The termination has already sparked a dispute between the two companies. Verisk said AccuLynx has informed it that it believes the termination of the merger agreement is invalid. Verisk rejected that claim, stating it “strongly disagrees” and intends to “vigorously defend against any such assertions.” Neither AccuLynx nor the FTC immediately responded to requests for comment.

Following the collapse of the deal, Verisk said it plans to redeem approximately $1.5 billion in debt that had been issued to finance the acquisition. The decision removes a major transaction from Verisk’s growth plans and underscores the growing impact of prolonged regulatory scrutiny on large technology and data-related mergers.

Prosus Eyes Possible Bid for Germany’s Largest Online Auto Marketplace Mobile.de

Dutch tech investment giant Prosus has shown early-stage interest in acquiring Mobile.de, Germany’s biggest online auto marketplace, according to sources familiar with the matter.

Current owners Permira and Blackstone are leaning toward an initial public offering (IPO) rather than an outright sale, but Prosus — through its classifieds division OLX — could enter the race depending on market conditions. The company’s tentative approach underscores growing competition for digital auto platforms across Europe.
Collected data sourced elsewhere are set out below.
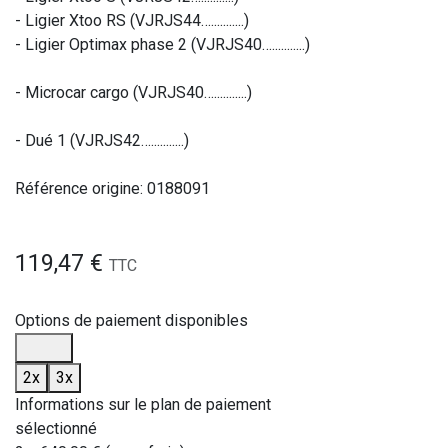
- Ligier Xtoo RS (VJRJS44…...........)
- Ligier Optimax phase 2 (VJRJS40…...........)
- Microcar cargo (VJRJS40…...........)
- Dué 1 (VJRJS42…...........)
Référence origine: 0188091
119,47
€
TTC
Options de paiement disponibles
2x
3x
Informations sur le plan de paiement
sélectionné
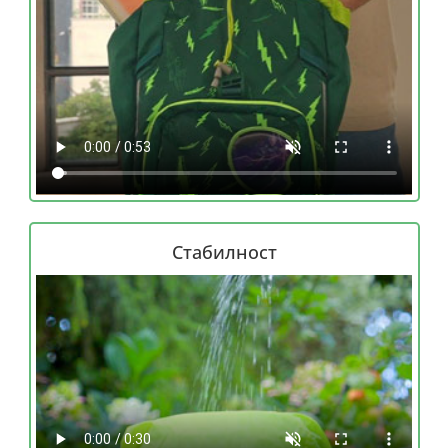
Стабилност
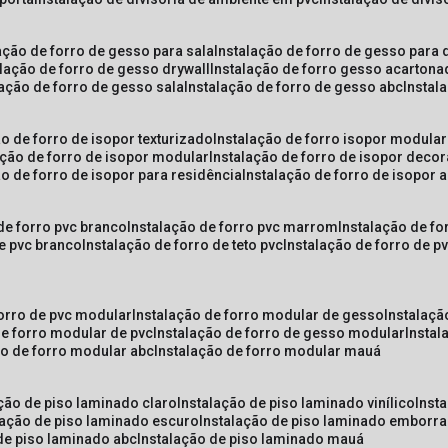
lação de forro de gesso para sala
instalação de forro de gesso para 
alação de forro de gesso drywall
instalação de forro gesso acarton
lação de forro de gesso sala
instalação de forro de gesso abc
insta
ão de forro de isopor texturizado
instalação de forro isopor modular
ação de forro de isopor modular
instalação de forro de isopor decor
ão de forro de isopor para residência
instalação de forro de isopor 
 de forro pvc branco
instalação de forro pvc marrom
instalação de fo
de pvc branco
instalação de forro de teto pvc
instalação de forro de 
forro de pvc modular
instalação de forro modular de gesso
instalaç
de forro modular de pvc
instalação de forro de gesso modular
insta
ão de forro modular abc
instalação de forro modular mauá
ação de piso laminado claro
instalação de piso laminado vinílico
inst
alação de piso laminado escuro
instalação de piso laminado emborr
 de piso laminado abc
instalação de piso laminado mauá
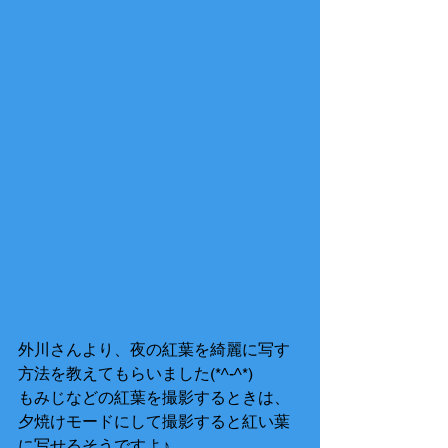
外川さんより、夜の紅葉を綺麗に写す
方法を教えてもらいました(*^-^*) 
もみじなどの紅葉を撮影するときは、
夕焼けモードにして撮影すると紅い葉
に写せるそうですよ♪ 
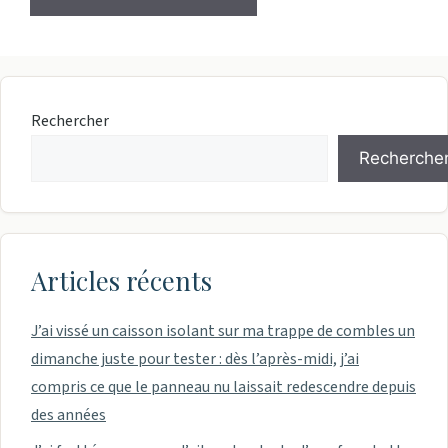
Rechercher
Recherche
Articles récents
J’ai vissé un caisson isolant sur ma trappe de combles un
dimanche juste pour tester : dès l’après-midi, j’ai
compris ce que le panneau nu laissait redescendre depuis
des années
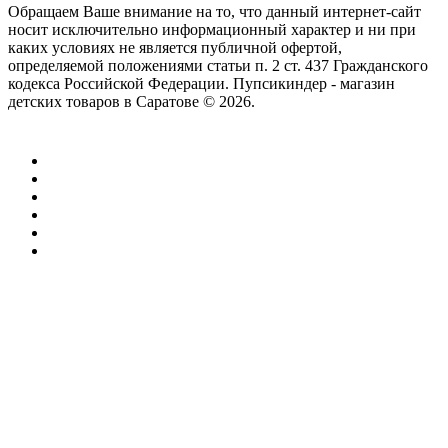
Обращаем Ваше внимание на то, что данный интернет-сайт
носит исключительно информационный характер и ни при
каких условиях не является публичной офертой,
определяемой положениями статьи п. 2 ст. 437 Гражданского
кодекса Российской Федерации. Пупсикиндер - магазин
детских товаров в Саратове © 2026.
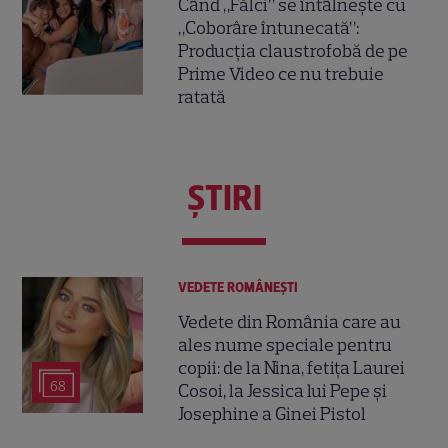
Când „Fălci” se întâlnește cu
„Coborâre întunecată”:
Producția claustrofobă de pe
Prime Video ce nu trebuie
ratată
ŞTIRI
VEDETE ROMÂNEŞTI
Vedete din România care au
ales nume speciale pentru
copii: de la Nina, fetița Laurei
68
Cosoi, la Jessica lui Pepe și
Josephine a Ginei Pistol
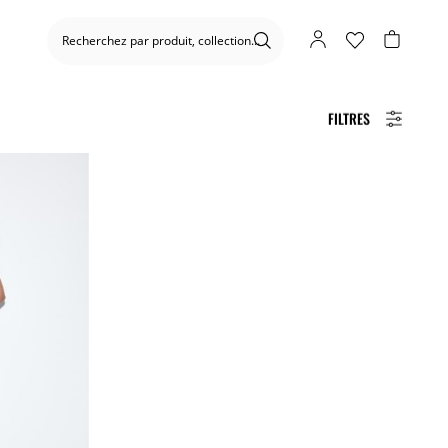
FILTRES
The private equity funds have enlisted JPMorgan and Goldman Sachs to prepare Mobile.de for a potential IPO that could value the company at up to €10 billion ($11.7 billion), sources said. The listing could take place next year, though no formal sale process has yet begun.

Alongside Prosus, private equity groups EQT, Cinven, and Apax have also expressed interest, according to the report. All parties declined to comment.

Mobile.de’s parent company, Adevinta, was purchased by Permira and Blackstone in 2023 for around 141 billion Norwegian crowns. Since then, the new owners have begun breaking up Adevinta’s holdings, including selling its Spanish classifieds business to EQT and its Austrian subsidiary Willhaben to Sprints and Styria Media Group.

Prosus, the investment arm of South Africa’s Naspers, has recently expanded its automotive footprint, buying France’s La Centrale platform for €1.1 billion earlier this month.

The early-stage talks reflect the growing investor appetite for online vehicle marketplaces, which have proven resilient and profitable amid a broader slowdown in tech valuations.